Per contrastare lo spopolamento della Sardegna, il presidente dell’Anci Sardegna, Emiliano Deiana, nelle scorse settimane ha consegnato al Consiglio regionale un documento ‘di metodo’. Nonostante un’attenta lettura di tutto il testo (pubblicato nella sua pagina Facebook) è difficile scorgere qualcosa di diverso dal solito cianciare di aria fritta.
Il Presidente Anci propone due classi di azioni. Nella prima, si parla di adeguare i servizi essenziali, migliorare i servizi per la salute nelle aree interne, riscoprire il ruolo della scuola nelle aree interne e la mobilità nelle aree interne. Nella seconda, si parla di tutela del territorio e comunità locali, mediante valorizzazione delle risorse naturali, culturali e del turismo, dei sistemi agro-alimentari e per lo sviluppo locale (saper fare e artigianato), e l’onnipresente investimento nel risparmio energetico e nelle filiere locali di energie rinnovabili.

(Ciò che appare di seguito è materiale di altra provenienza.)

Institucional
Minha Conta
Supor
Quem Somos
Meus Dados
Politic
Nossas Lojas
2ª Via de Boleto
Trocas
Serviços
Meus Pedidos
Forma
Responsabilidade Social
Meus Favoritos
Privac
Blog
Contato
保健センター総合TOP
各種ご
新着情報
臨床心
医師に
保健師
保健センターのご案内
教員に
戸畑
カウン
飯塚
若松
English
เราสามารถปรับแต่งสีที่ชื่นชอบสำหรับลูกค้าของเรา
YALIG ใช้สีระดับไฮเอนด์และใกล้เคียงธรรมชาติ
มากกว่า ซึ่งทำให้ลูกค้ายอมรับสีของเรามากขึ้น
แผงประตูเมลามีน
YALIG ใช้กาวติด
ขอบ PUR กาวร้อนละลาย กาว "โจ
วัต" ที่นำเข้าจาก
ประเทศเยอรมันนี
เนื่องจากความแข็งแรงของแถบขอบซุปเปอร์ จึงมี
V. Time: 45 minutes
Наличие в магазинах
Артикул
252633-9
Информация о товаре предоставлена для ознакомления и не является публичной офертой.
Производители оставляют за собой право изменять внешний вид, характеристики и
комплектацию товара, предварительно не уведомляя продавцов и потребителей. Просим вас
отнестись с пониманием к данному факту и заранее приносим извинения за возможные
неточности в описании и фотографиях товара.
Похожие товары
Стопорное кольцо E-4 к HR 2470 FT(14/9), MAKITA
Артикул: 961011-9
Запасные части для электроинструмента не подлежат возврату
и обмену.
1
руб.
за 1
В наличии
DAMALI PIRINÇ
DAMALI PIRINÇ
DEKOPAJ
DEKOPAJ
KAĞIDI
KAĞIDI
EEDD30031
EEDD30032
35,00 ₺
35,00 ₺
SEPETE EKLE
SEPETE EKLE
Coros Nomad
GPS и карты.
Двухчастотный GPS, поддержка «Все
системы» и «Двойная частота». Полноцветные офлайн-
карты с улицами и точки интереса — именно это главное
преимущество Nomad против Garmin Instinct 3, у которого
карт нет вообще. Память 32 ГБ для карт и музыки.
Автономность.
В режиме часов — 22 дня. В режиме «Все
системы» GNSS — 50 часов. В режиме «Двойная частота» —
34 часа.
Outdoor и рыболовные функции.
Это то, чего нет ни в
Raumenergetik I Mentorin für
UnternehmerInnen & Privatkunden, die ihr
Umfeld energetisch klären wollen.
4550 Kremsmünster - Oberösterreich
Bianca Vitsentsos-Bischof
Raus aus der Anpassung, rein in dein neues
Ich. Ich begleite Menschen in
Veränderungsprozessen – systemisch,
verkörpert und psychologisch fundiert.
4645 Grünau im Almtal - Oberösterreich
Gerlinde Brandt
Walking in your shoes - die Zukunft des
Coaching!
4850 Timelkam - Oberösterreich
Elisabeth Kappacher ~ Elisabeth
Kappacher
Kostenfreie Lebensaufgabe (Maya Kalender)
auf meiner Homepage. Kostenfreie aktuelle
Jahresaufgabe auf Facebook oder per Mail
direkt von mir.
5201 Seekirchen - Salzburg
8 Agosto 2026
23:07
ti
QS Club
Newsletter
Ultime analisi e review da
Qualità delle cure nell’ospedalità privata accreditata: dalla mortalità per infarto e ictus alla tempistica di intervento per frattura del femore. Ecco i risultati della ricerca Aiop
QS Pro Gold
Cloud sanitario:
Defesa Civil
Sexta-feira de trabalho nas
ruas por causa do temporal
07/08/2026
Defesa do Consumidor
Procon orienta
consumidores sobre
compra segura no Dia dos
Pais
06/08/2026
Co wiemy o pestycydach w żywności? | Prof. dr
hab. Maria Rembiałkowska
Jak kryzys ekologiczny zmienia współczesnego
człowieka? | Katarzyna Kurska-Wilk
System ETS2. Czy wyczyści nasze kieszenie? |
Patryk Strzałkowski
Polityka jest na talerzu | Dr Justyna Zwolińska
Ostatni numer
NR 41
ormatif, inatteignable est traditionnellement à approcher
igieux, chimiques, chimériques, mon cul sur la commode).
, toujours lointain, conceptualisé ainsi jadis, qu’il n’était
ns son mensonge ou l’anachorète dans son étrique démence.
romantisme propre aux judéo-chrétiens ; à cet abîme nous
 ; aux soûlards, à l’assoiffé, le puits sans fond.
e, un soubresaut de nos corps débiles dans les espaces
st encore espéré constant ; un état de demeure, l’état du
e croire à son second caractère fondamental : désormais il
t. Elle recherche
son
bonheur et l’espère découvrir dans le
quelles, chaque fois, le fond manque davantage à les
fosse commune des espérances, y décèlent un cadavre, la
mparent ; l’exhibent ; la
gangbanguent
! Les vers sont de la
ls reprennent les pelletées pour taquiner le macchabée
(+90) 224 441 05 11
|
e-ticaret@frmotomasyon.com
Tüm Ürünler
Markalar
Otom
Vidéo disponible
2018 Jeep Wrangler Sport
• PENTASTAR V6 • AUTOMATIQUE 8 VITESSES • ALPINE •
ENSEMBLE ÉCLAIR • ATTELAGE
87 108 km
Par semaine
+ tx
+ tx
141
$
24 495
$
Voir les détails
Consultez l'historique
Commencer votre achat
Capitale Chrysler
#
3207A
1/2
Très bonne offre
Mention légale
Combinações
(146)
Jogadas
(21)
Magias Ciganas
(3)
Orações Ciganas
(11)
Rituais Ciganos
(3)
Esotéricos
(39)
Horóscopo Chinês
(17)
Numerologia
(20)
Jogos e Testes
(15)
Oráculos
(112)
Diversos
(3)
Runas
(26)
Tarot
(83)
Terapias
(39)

Deiana e i vari sindaci, che hanno contribuito al documento, devono avere memoria corta e si sono sicuramente dimenticati delle scuole chiuse dalla giunta Pigliaru, che però ha aumentato i contributi per i mezzi di trasporto degli studenti da un comune all’altro della Sardegna. Nel centro Sardegna, le scuole, soprattutto quelle della prima infanzia, hanno classi con bambini multietà, alla faccia del riscoprimento del ruolo della scuola e, si presume, della qualità della didattica, che deve invece fare i conti sempre con il maledetto bilancio e con le regole nazionali che impongono che le classi non possano avere meno di 15 bambini. L’Anci si deve essere anche dimenticata delle recenti riforme della sanità Sarda, che vedono proprio le zone interne penalizzate con la chiusura o depotenziamento degli ospedali periferici.
La mobilità delle zone interne si potrebbe sicuramente pensare di migliorarla, anche semplicemente riaprendo la viabilità in quei punti ancora chiusi dai recenti nubifragi degli anni scorsi, o davvero intervenendo pesantemente nelle zone più interne ad esempio della Barbagia. Si parla di valorizzazione delle risorse naturali, culturali e del turismo, ma non si capisce in che modo? Saranno i soliti conterranei appassionati di sagre paesane a far fiorire l’economia del turismo delle zone interne? Non ci sono idee più concrete per migliorare il sistema dei trasporti aerei e navali verso il resto del mondo, anche perché in pochi, politici, capiscono che la Sardegna deve diventare ricettiva e attrattiva per viaggiatori da tutto il mondo, e non solo dei migranti, e sempre i politici, pochi, capiscono che la Sardegna non ha alcuna necessità, come sostiene l’Anci, di utilizzare il fenomeno migratorio, in concorso con le altre politiche strutturali (quali?) come antidoto allo spopolamento della Sardegna.
Nessun riferimento alle politiche agropastorali, magari migliorando le inefficienze dei sistemi di pagamento dei contributi dell’Argea, che, con fardelli burocratici insostenibili, portano sempre gli agricoltori e gli allevatori al massimo stremo in attesa di elemosine indispensabili per la sopravvivenza delle aziende. Infine, si parla degli interventi sul risparmio energetico e le fonti rinnovabili, senza forse leggere, ad esempio, la notizia dello scorso 3 dicembre, dove il progetto di un nuovo parco eolico a Sennori è stato fermato per la presenza di pipistrelli nella zona individuata dai proponenti il progetto, ma sono tanti i vincoli, soprattutto ideologici, che nascondendosi dietro i pipistrelli in questo caso, o le galline prataiole, o presunti resti archeologici di valore insignificante, in moltissimi altri casi, impediscono lo sviluppo di impianti a fonti rinnovabili nella Sardegna. Molti sarebbero sicuramente gli interventi di risparmio energetico sicuramente effettuabili nei centri storici della Sardegna, fondamentali per far ripartire l’edilizia, peccato però che i vincoli dei vari piani particolareggiati li rendano praticamente inattuabili, condannando le vecchie abitazioni, di fatto inagibili e inabitabili poiché prive degli standard abitativi attuali, al crollo naturale e alla successiva demolizione. Se neppure i sindaci dell’Anci, che vivono la realtà e le difficoltà più concrete dei piccoli centri, non hanno ricette serie, si rischia di andare davvero verso un punto di non ritorno.